Claret Or Bordeaux The Choice Is Yours

Claret is a term that is used almost exclusively in the United Kingdom. Coined from the Bordeaux Claret or Clairet which was the most common style of wine exported from the region until the eighteenth century, it has stuck around and become part of the English language. The French refuse to use this term, however, and Claret is what they call red Bordeaux in the UK nowadays.

Bordeaux is a region of France which has nearly 120,000 hectares of vineyards and produces over 700 million bottles of wine a year. It produces everyday wine, but is also synonymous with some of the greatest and most expensive wines in the world.

Both red and white wines are created in Bordeaux. The wines are generally made from a mixture of grapes. Reds are commonly made from: Cabernet Sauvignon, Merlot, Cabernet France, Petit Verdo and Malbec. Whites are produced from: Sauvignon Blanc, Semillon and Muscadelle.

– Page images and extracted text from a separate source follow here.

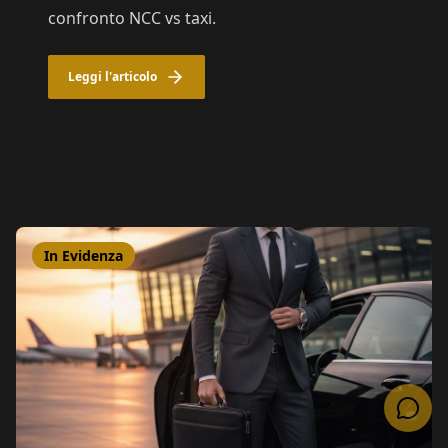
confronto NCC vs taxi.
Leggi l'articolo
In Evidenza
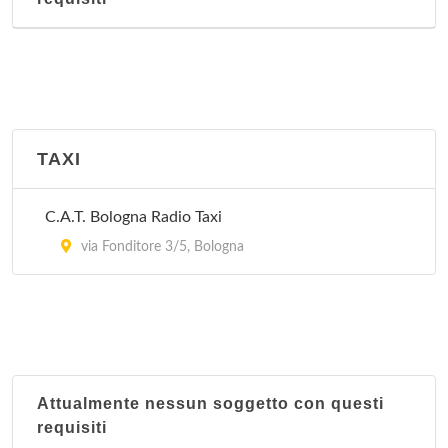
Via Libia 67-69, Bologna
Nucleo territoriale Santo Stefano
Via Santo Stefano 119, Bologna
Nucleo territoriale Saragozza
TAXI
Via Santa Croce 11/d, Bologna
C.A.T. Bologna Radio Taxi
Nucleo territoriale Savena
via Fonditore 3/5, Bologna
Via Lombardia 36, Bologna
Attualmente nessun soggetto con questi
requisiti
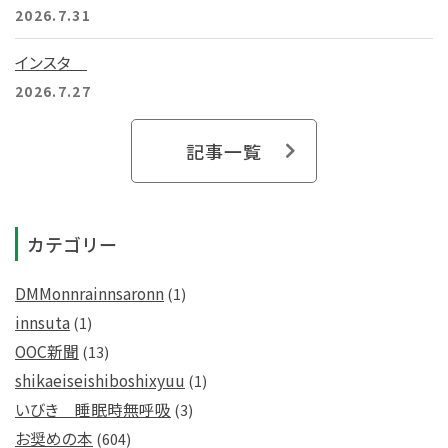
2026.7.31
インスタ
2026.7.27
記事一覧
カテゴリー
DMMonnrainnsaronn
(1)
innsuta
(1)
OOC新聞
(13)
shikaeiseishiboshixyuu
(1)
いびき 睡眠時無呼吸
(3)
お奨めの本
(604)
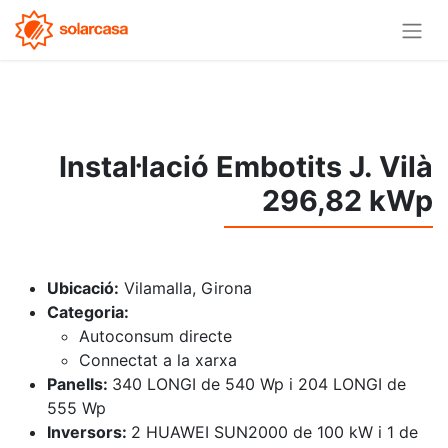
Instal·lació Embotits J. Vilà
296,82 kWp​
Ubicació:
Vilamalla, Girona
Categoria:
Autoconsum directe
Connectat a la xarxa
Panells:
340 LONGI de 540 Wp i 204 LONGI de
555 Wp
Inversors:
2 HUAWEI SUN2000 de 100 kW i 1 de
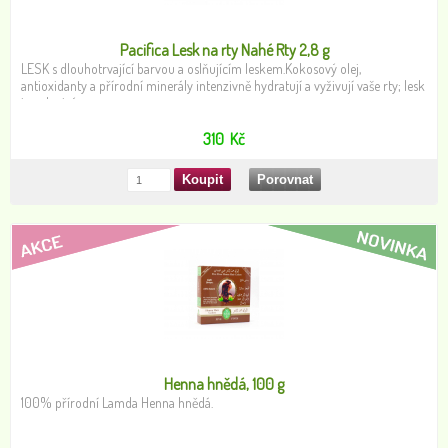
Pacifica Lesk na rty Nahé Rty 2,8 g
LESK s dlouhotrvající barvou a oslňujícím leskem.Kokosový olej,
antioxidanty a přírodní minerály intenzivně hydratují a vyživují vaše rty; lesk
je nelepivý.
310
Kč
Henna hnědá, 100 g
100% přírodní Lamda Henna hnědá.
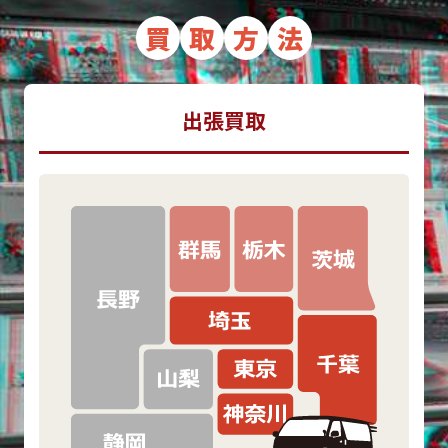
買
取
方
法
出張買取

The Bordeaux region is divided into sub-regions and these are then organised into six main families which characterise the different types of wine produced here. There are four red and two white families, and for the purpose of this article we are going to concentrate on the ‘red regions’. The four regions are:

Red Bordeaux and Bordeaux Supérieur

These are the cheapest wines which are fruity and are meant to be drunk young.

Red Cotes de Bordeaux

This is the hilly region on the outskirts. The wines are dominated by Merlot. None of the really famous growers are situated here and so the prices are really reasonable

Red Libourne or ‘Right Bank’ wines

These wines are produced, as the name suggests, around the city of Libourne. This area includes the appellations of Saint Emilion and Pomérol. Saint Emilion has an official classification. The classification system represents a historic judgement of excellence and is still an accurate guide to the best wines of the area. It is based on the performance of wines over the years.

Red Graves, Pauillac and Medoc or ‘Left Bank’ wines

This area is situated north and south of the city of Bordeaux. The wines produced here are concentrated and long lived, they are best kept in a cellar for a while before drinking. The Medocs, Pauiilac and the Graves have official classifications.

As you can see from these descriptions, Bordeaux wines range in style and taste. Add to this the historic classification system and the resulting progress made through long-running competition, and you are buying into some of the best wines available in the world.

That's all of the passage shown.